=== Prompt ===
Please report how many lines of the following entries hold the word "will", giving the number alone.
--- --- ---
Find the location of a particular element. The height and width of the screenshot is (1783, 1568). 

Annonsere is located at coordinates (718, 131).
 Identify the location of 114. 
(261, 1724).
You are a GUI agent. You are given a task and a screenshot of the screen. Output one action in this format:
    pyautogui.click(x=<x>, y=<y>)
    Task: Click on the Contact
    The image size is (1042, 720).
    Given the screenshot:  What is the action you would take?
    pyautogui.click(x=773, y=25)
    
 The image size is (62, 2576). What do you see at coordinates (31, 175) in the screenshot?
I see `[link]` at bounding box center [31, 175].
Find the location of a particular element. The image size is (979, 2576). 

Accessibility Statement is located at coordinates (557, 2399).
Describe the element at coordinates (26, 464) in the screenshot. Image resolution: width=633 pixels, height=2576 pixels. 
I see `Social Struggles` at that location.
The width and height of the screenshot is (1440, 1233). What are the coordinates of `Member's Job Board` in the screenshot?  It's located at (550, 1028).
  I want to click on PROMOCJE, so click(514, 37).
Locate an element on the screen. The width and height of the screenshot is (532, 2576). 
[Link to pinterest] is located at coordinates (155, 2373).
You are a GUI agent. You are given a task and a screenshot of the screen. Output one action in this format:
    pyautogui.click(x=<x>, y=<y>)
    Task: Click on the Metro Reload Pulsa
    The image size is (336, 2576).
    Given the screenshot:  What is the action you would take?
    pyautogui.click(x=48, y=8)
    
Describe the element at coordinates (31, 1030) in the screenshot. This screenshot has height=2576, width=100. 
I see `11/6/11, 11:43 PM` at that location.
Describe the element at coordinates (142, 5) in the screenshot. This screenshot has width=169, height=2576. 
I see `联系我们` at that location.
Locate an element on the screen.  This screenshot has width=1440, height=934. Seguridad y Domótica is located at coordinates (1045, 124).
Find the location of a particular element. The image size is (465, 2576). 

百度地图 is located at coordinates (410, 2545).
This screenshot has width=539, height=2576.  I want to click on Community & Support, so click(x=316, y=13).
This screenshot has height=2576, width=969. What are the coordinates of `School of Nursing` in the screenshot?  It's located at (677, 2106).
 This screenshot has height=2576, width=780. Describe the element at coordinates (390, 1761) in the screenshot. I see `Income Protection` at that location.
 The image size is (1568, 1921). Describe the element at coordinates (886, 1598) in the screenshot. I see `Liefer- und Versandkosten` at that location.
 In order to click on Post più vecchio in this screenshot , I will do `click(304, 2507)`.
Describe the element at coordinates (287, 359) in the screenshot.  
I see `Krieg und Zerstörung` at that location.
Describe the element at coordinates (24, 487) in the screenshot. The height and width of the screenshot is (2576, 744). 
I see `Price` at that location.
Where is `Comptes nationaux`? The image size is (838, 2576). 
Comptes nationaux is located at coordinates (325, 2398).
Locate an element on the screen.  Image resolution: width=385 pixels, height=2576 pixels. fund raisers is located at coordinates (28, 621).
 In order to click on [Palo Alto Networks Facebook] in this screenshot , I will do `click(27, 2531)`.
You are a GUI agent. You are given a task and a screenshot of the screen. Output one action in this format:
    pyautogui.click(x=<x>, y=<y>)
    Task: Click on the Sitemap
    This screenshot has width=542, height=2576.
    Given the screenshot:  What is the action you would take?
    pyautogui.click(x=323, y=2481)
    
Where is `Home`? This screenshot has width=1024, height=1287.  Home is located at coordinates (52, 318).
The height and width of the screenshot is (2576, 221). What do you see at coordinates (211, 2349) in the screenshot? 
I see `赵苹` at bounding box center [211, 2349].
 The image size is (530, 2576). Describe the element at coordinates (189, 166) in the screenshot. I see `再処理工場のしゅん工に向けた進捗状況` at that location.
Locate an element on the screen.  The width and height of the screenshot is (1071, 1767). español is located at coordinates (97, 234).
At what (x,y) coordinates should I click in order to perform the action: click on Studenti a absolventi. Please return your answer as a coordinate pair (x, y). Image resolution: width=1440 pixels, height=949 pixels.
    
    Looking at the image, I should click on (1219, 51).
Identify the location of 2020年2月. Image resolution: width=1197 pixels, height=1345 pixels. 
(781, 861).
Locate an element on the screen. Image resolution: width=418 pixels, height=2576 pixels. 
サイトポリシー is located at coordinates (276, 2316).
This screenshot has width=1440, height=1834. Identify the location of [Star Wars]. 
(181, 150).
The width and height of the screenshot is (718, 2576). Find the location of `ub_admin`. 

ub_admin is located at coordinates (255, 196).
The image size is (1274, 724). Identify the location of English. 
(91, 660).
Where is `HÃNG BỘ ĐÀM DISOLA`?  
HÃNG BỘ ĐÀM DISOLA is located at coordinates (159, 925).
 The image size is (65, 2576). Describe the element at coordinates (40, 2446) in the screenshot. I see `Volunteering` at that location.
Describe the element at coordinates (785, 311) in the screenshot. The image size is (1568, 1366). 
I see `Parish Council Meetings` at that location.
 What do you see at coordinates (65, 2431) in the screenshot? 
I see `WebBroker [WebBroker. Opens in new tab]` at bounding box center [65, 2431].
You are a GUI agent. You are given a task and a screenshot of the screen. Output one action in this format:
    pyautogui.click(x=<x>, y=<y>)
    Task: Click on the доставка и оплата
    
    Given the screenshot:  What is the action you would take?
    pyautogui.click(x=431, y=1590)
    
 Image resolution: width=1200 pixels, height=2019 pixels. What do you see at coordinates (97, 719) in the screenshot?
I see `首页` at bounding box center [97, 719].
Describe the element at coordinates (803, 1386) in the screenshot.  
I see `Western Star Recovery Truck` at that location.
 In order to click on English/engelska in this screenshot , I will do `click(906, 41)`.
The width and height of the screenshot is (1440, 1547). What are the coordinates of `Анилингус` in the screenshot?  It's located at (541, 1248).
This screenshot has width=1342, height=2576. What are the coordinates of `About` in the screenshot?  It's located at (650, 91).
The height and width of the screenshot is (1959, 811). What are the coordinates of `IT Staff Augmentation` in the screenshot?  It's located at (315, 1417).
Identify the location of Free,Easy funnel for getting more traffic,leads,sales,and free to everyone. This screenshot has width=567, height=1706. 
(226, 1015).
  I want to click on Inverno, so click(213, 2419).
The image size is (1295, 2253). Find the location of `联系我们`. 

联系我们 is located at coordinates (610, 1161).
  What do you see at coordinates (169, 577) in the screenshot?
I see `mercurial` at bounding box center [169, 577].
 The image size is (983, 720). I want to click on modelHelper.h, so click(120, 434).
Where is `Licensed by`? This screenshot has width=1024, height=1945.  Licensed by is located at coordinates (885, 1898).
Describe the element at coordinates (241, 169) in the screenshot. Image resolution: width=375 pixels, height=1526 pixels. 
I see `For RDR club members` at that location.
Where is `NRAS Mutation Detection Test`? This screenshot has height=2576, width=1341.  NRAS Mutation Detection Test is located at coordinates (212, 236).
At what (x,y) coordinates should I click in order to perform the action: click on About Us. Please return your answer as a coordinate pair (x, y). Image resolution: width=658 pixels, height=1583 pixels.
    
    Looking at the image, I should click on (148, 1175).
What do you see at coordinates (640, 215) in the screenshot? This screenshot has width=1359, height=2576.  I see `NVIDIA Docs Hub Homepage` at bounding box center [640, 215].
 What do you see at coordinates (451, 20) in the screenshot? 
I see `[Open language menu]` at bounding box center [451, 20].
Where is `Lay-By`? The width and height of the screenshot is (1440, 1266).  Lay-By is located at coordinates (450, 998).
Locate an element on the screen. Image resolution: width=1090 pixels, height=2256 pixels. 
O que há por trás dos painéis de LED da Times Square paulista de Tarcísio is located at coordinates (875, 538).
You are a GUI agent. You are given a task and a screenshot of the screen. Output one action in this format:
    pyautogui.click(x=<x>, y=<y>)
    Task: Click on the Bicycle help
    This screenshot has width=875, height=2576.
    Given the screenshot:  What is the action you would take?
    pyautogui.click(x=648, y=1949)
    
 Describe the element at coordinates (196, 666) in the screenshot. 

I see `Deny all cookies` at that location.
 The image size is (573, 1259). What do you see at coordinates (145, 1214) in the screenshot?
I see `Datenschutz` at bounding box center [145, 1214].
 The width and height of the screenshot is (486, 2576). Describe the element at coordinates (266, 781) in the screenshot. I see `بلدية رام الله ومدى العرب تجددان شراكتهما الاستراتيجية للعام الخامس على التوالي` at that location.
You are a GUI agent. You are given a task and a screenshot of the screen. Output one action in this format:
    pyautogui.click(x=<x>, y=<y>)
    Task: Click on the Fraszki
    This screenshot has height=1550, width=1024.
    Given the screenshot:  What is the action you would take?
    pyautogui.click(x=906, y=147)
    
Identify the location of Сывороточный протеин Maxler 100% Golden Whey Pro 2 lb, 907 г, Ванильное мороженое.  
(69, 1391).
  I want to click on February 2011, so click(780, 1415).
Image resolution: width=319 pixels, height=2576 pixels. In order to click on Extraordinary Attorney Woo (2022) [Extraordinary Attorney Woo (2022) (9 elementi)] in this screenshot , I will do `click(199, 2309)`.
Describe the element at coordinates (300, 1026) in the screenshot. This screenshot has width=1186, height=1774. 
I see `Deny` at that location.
--- --- ---
=== Answer to this task ===
4